The government, if it has the will power to engage the private sector in infrastructural development, only need to pledge a portion of the nation’s foreign reserve as a form of indemnity or bank guarantee. This will give such foreign institutional investors assurance of the seriousness the government attaches to the development of infrastructure in the country.

It does not require rocket science to fix the nation’s power, roads, rail and others if the government transformation agenda is properly packaged and sold to foreign investors. Pledging a portion of the reserve is just a form of performance bond that the government will keep to the term of the contract it will enter into with such investors. Once government is faithful and committed to such contracts, the reserves remain Nigerias’.

Dr. Olusegun Aganga knows as an economist and investment banker that no matter how eloquent he is, no matter the number of countries he travels to with his investment sermons in order to sell Nigeria to foreign investors, the question he would always answer is how credible the government’s public-private partnership policy in Nigeria is. He would always be told that Nigeria does not respect private property rights.

Fortunately, African Development Bank is proposing to raise funds from among African central banks’ foreign reserves kept abroad to finance infrastructure. The funds which will come in form of a bond will be issued to central banks in exchange for 5 per cent of their foreign reserves.

President of African Development Bank, Donald Kaberuka, said that the funds would be invested in viable infrastructure projects, offering member-states good returns on their investment, adding that the proposal would be put to members in Tokyo during the IMF meeting in October.

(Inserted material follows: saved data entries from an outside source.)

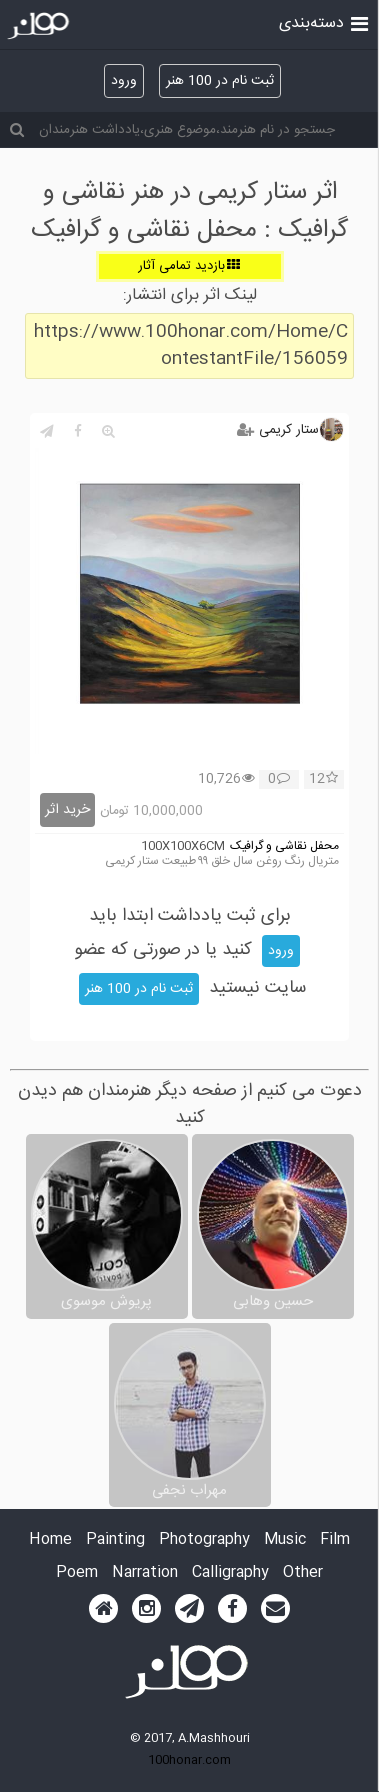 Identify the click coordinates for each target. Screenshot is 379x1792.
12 (323, 780)
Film (335, 1540)
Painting (115, 1540)
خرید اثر (67, 810)
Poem (77, 1573)
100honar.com (189, 1760)
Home (50, 1540)
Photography (204, 1540)
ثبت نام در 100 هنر (220, 81)
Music (285, 1540)
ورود (124, 81)
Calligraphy (230, 1573)
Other (303, 1573)
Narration (145, 1573) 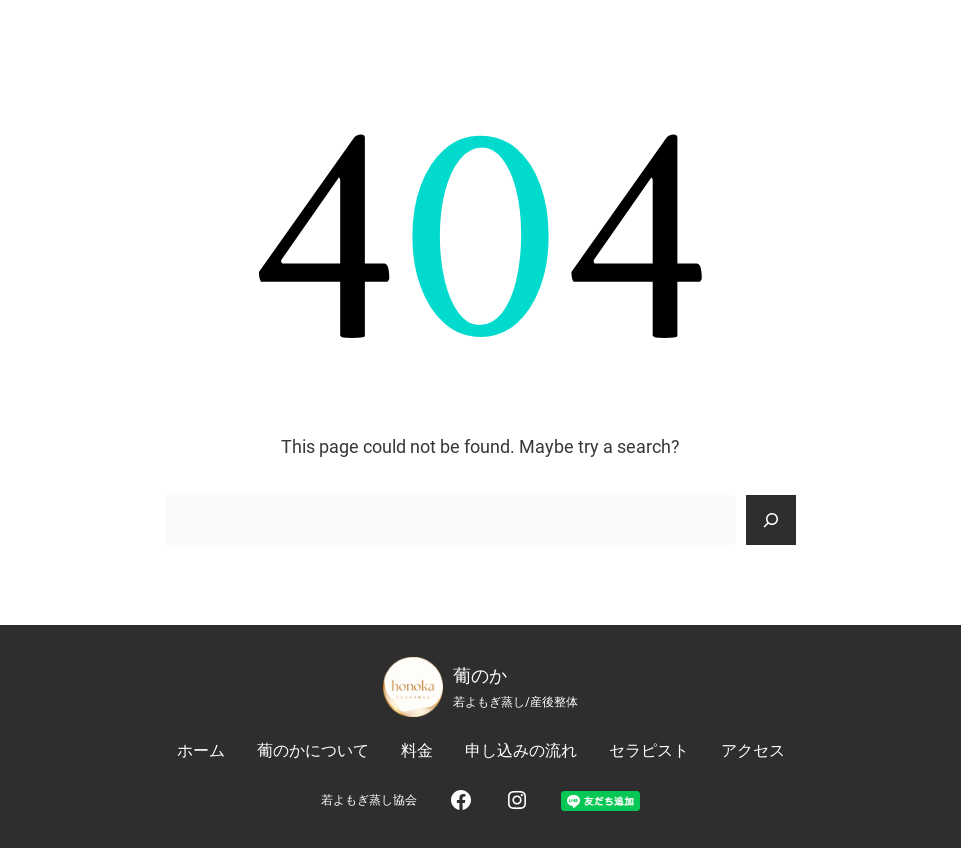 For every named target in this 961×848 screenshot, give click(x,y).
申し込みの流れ (521, 750)
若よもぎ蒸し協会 (369, 800)
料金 (417, 750)
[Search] (771, 520)
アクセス (753, 750)
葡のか (480, 676)
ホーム (201, 750)
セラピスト (649, 750)
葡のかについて (313, 750)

According to those close to the planning, it will be Africa’s first infrastructure bond to member-nations to raise up to $22 billion for investments in projects such as ports and airports. The AFDB president will not mute the idea if it is not feasible.

If Nigeria were not an import-dependent country, she would have had a reserve close to a trillion dollars. Even as it is now, the nation still boasts of $35 billion. This money is the amount the nation has surrendered to the Central Bank in exchange for naira. The amount is there only for those who want to buy goods in future from abroad. Other than that, the money is invested in western banks.

Nigeria as a country needs to mobilise huge amount of money to fund construction of roads, rails and energy generation projects. This can easily be done through the use of part of this reserve as guarantee to would-be foreign investors to attract them into the critical area of the economy.

African central banks have generally invested their foreign exchange reserves in northern hemisphere markets where they earn nothing or very little return. The AFDB planned funds-raising would surpass by $3 billion the $19 billion that both the Tunis-based AFDB and the World Bank commit to sub-Saharan Africa every year.

The time has come for Nigeria to tap into the surpluses of emerging countries. That is where the money is. But charity begins at home. So, tap into our own resources. Central Bank of Nigeria must apply creative reasoning to use the nation’s foreign reserve to fast-track infrastructural development.